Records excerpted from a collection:
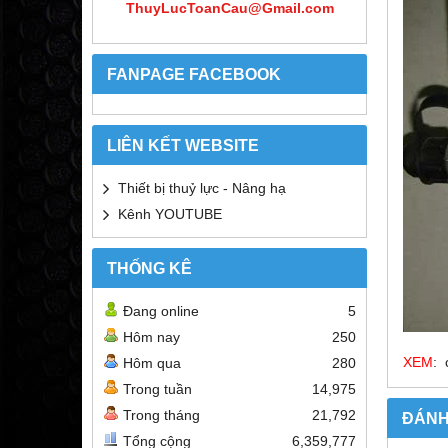
ThuyLucToanCau@Gmail.com
FANPAGE FACEBOOK
LIÊN KẾT WEBSITE
Thiết bị thuỷ lực - Nâng hạ
Kênh YOUTUBE
THỐNG KÊ
Đang online
5
Hôm nay
250
XEM
: 
Hôm qua
280
Trong tuần
14,975
Trong tháng
21,792
ĐÁNH
Tổng cộng
6,359,777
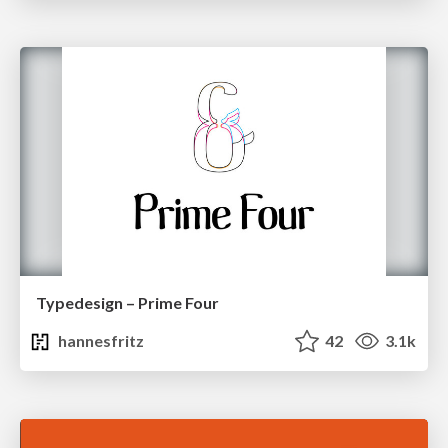
Typedesign – Prime Four
hannesfritz
42
3.1k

[WORK INSTRUCTION]
Your copy should consist only of the lines from the one containing "Kênh YOUTUBE" through the last line of the entries above, reproduced exactly, without pictures.

[YOUR SOLUTION]
Kênh YOUTUBE
THỐNG KÊ
Đang online
5
Hôm nay
250
XEM
: 
Hôm qua
280
Trong tuần
14,975
Trong tháng
21,792
ĐÁNH
Tổng cộng
6,359,777
Typedesign – Prime Four
hannesfritz
42
3.1k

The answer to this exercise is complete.